## [PROBLEM TO WORK ON]
For this task, extract exactly the lines of the data below, from the line containing "component in making it easier to achieve" through the last one, with pictures left out.

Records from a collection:
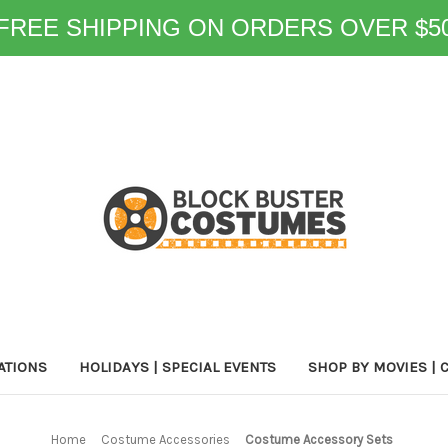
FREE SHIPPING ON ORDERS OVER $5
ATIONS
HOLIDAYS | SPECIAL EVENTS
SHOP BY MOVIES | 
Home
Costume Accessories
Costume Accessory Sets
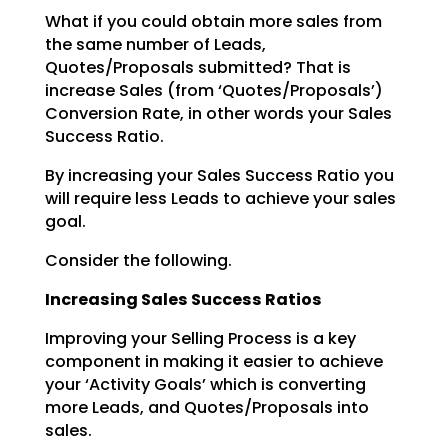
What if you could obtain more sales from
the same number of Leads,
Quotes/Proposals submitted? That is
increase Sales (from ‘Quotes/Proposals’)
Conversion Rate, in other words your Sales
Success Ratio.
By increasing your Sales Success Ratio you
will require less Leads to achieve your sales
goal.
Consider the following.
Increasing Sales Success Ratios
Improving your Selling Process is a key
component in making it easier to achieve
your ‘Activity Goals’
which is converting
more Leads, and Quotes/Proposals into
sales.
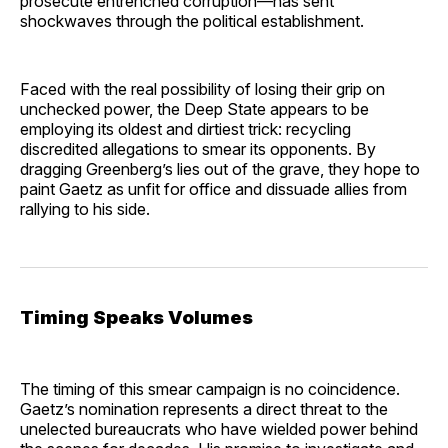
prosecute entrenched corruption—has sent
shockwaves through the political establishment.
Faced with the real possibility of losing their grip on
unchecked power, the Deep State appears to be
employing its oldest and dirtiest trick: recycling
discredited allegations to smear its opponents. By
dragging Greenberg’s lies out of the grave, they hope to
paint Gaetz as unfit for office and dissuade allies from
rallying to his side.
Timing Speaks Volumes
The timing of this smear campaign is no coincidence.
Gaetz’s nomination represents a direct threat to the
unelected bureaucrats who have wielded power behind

## [PROBLEM SOLUTION]
component in making it easier to achieve
your ‘Activity Goals’
which is converting
more Leads, and Quotes/Proposals into
sales.
prosecute entrenched corruption—has sent
shockwaves through the political establishment.
Faced with the real possibility of losing their grip on
unchecked power, the Deep State appears to be
employing its oldest and dirtiest trick: recycling
discredited allegations to smear its opponents. By
dragging Greenberg’s lies out of the grave, they hope to
paint Gaetz as unfit for office and dissuade allies from
rallying to his side.
Timing Speaks Volumes
The timing of this smear campaign is no coincidence.
Gaetz’s nomination represents a direct threat to the
unelected bureaucrats who have wielded power behind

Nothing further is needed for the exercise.